EXERCISE DATA:
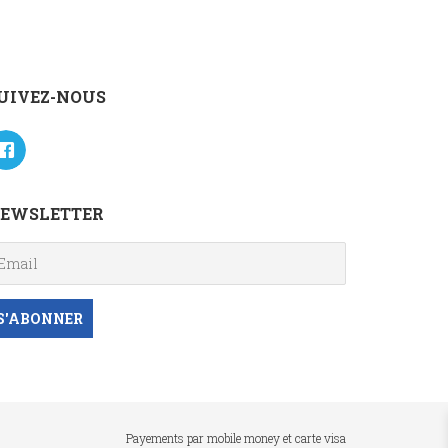
UIVEZ-NOUS
EWSLETTER
Payements par mobile money et carte visa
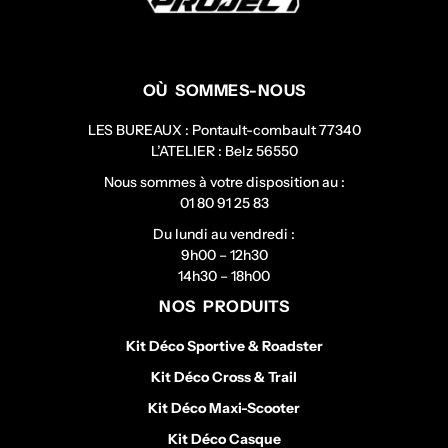
OÙ SOMMES-NOUS
LES BUREAUX : Pontault-combault 77340
L’ATELIER : Belz 56550
Nous sommes à votre disposition au :
01 80 91 25 83
Du lundi au vendredi :
9h00 – 12h30
14h30 – 18h00
NOS PRODUITS
Kit Déco Sportive & Roadster
Kit Déco Cross & Trail
Kit Déco Maxi-Scooter
Kit Déco Casque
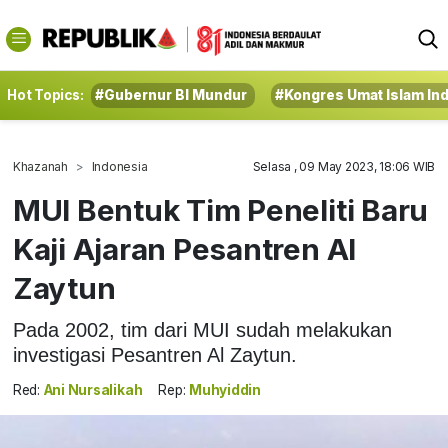
Hot Topics:
#Gubernur BI Mundur
#Kongres Umat Islam In
Khazanah
Indonesia
Selasa , 09 May 2023, 18:06 WIB
MUI Bentuk Tim Peneliti Baru
Kaji Ajaran Pesantren Al
Zaytun
Pada 2002, tim dari MUI sudah melakukan
investigasi Pesantren Al Zaytun.
Red:
Ani Nursalikah
Rep:
Muhyiddin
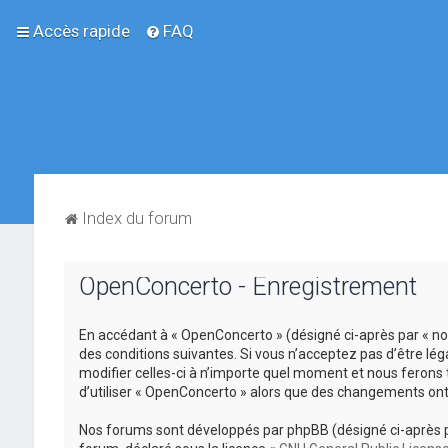
Accès rapide
FAQ
Index du forum
OpenConcerto - Enregistrement
En accédant à « OpenConcerto » (désigné ci-après par « no
des conditions suivantes. Si vous n’acceptez pas d’être lé
modifier celles-ci à n’importe quel moment et nous ferons 
d’utiliser « OpenConcerto » alors que des changements ont
Nos forums sont développés par phpBB (désigné ci-après par «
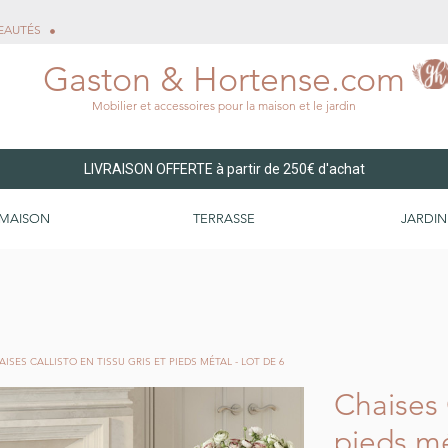
EAUTÉS
Gaston & Hortense.com
Mobilier et accessoires pour la maison et le jardin
LIVRAISON OFFERTE à partir de 250€ d'achat
MAISON
TERRASSE
JARDIN
AISES CALLISTO EN TISSU GRIS ET PIEDS MÉTAL - LOT DE 6
Chaises C
pieds mé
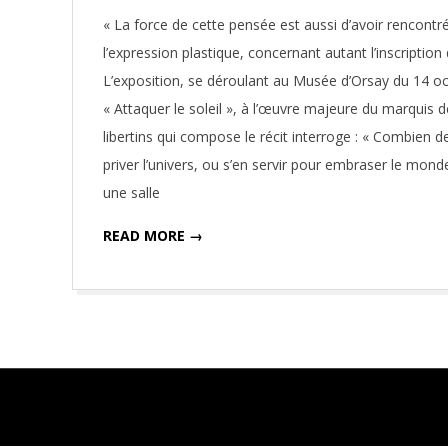
11-
« La force de cette pensée est aussi d’avoir rencontr
11
l’expression plastique, concernant autant l’inscripti
L’exposition, se déroulant au Musée d’Orsay du 14 oc
« Attaquer le soleil », à l’œuvre majeure du marquis
libertins qui compose le récit interroge : « Combien de 
priver l’univers, ou s’en servir pour embraser le monde 
une salle
READ MORE →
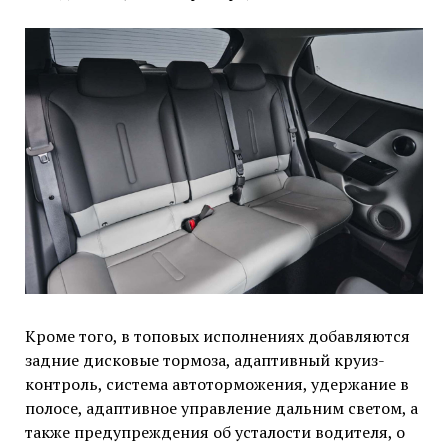
Кроме того, в топовых исполнениях добавляются
задние дисковые тормоза, адаптивный круиз-
контроль, система автоторможения, удержание в
полосе, адаптивное управление дальним светом, а
также предупреждения об усталости водителя, о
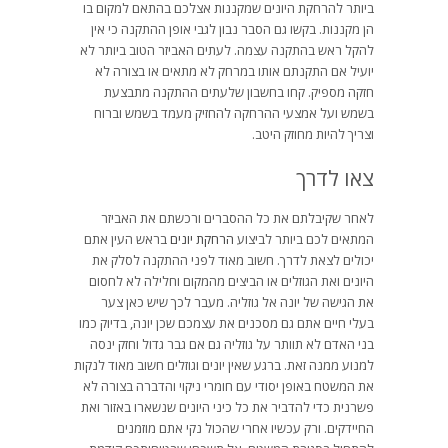
ביותר להרחקת היונים שמקננות אצלכם בהתאם למקום בו
הן מקננות. בקשו גם הסבר נבון לגבי אופן ההתקנה כי אין
להקל ראש בהתקנה עצמה. לעתים האביזר הטוב ביותר לא
יועיל אם התקנתם אותו במרחק לא מתאים או בצורה לא
חזקה מספיק. קחו בחשבון שלעתים ההתקנה מתבצעת
בשמש ועל אמצעי ההרחקה להחזיק מעמד בשמש וברוח
וצריך להיות מחוזק היטב.
צאו לדרך
לאחר שקיבלתם את כל ההסברים ורכשתם את האביזר
המתאים לכם ביותר לביצוע
הרחקת יונים
בראש העין אתם
יכולים לצאת לדרך. חשוב מאוד לפני ההתקנה לסלק את
היונים ואת הגוזלים או הביצים מהמקום וחלילה לא לחסום
את הגישה של יונה אל גוזליה. מעבר לכך שיש כאן צער
בעלי חיים אתם גם מסכנים את עצמכם שכן יונה, בדיוק כמו
בני האדם לא תוותר על גוזליה גם אם גבר גדול וחזק ינסה
למנוע ממנה זאת. ברגע שאין יונים וגוזלים חשוב מאוד לנקות
את המשטח באופן יסודי עם חומרי ניקוי והדברה בצורה לא
פשרנית כדי להדביר את כל כיני היונים שנשארו באזור ואת
החיידקים. ורק עכשיו אחרי שהכול נקי אתם מוזמנים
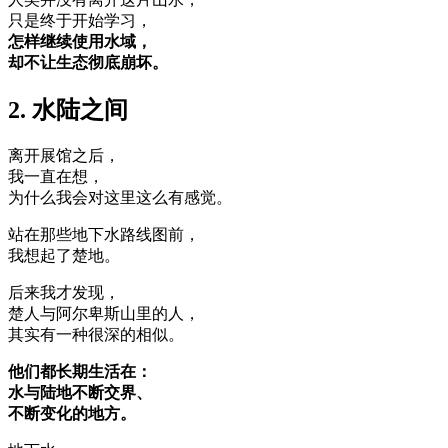
只是终于开始学习，
怎样继续使用水域，
却不让生态彻底崩坏。
2. 水陆之间
离开展馆之后，
我一直在想，
为什么我会对这里这么有感觉。
站在那些地下水路线图前，
我想起了楚地。
后来我才发现，
楚人与阿尔卑斯山里的人，
其实有一种很深的相似。
他们都长期生活在：
水与陆地不断交界、
不断变化的地方。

INSTRUCTIONS TO FOLLOW:
While skipping the pictures, transcribe the data above from the line showing "Nous sommes à" through the line showing "היונים ואת הגוזלים", exactly and with both ends.

OUTPUT OF THE TASK:
Nous sommes à votre disposition au :
01 80 91 25 83
Du lundi au vendredi :
9h00 – 12h30
14h30 – 18h00
NOS PRODUITS
Kit Déco Sportive & Roadster
Kit Déco Cross & Trail
Kit Déco Maxi-Scooter
Kit Déco Casque
Hot Topics:
#Gubernur BI Mundur
#Kongres Umat Islam In
Khazanah
Indonesia
Selasa , 09 May 2023, 18:06 WIB
MUI Bentuk Tim Peneliti Baru
Kaji Ajaran Pesantren Al
Zaytun
Pada 2002, tim dari MUI sudah melakukan
investigasi Pesantren Al Zaytun.
Red:
Ani Nursalikah
Rep:
Muhyiddin
Accès rapide
FAQ
Index du forum
OpenConcerto - Enregistrement
En accédant à « OpenConcerto » (désigné ci-après par « no
des conditions suivantes. Si vous n’acceptez pas d’être lé
modifier celles-ci à n’importe quel moment et nous ferons 
d’utiliser « OpenConcerto » alors que des changements ont
Nos forums sont développés par phpBB (désigné ci-après par «
EAUTÉS
Gaston & Hortense.com
Mobilier et accessoires pour la maison et le jardin
LIVRAISON OFFERTE à partir de 250€ d'achat
MAISON
TERRASSE
JARDIN
AISES CALLISTO EN TISSU GRIS ET PIEDS MÉTAL - LOT DE 6
Chaises C
pieds mé
11-
« La force de cette pensée est aussi d’avoir rencontr
11
l’expression plastique, concernant autant l’inscripti
L’exposition, se déroulant au Musée d’Orsay du 14 oc
« Attaquer le soleil », à l’œuvre majeure du marquis
libertins qui compose le récit interroge : « Combien de 
priver l’univers, ou s’en servir pour embraser le monde 
une salle
READ MORE →
Кроме того, в топовых исполнениях добавляются
задние дисковые тормоза, адаптивный круиз-
контроль, система автоторможения, удержание в
полосе, адаптивное управление дальним светом, а
также предупреждения об усталости водителя, о
ביותר להרחקת היונים שמקננות אצלכם בהתאם למקום בו
הן מקננות. בקשו גם הסבר נבון לגבי אופן ההתקנה כי אין
להקל ראש בהתקנה עצמה. לעתים האביזר הטוב ביותר לא
יועיל אם התקנתם אותו במרחק לא מתאים או בצורה לא
חזקה מספיק. קחו בחשבון שלעתים ההתקנה מתבצעת
בשמש ועל אמצעי ההרחקה להחזיק מעמד בשמש וברוח
וצריך להיות מחוזק היטב.
צאו לדרך
לאחר שקיבלתם את כל ההסברים ורכשתם את האביזר
המתאים לכם ביותר לביצוע
הרחקת יונים
בראש העין אתם
יכולים לצאת לדרך. חשוב מאוד לפני ההתקנה לסלק את
היונים ואת הגוזלים או הביצים מהמקום וחלילה לא לחסום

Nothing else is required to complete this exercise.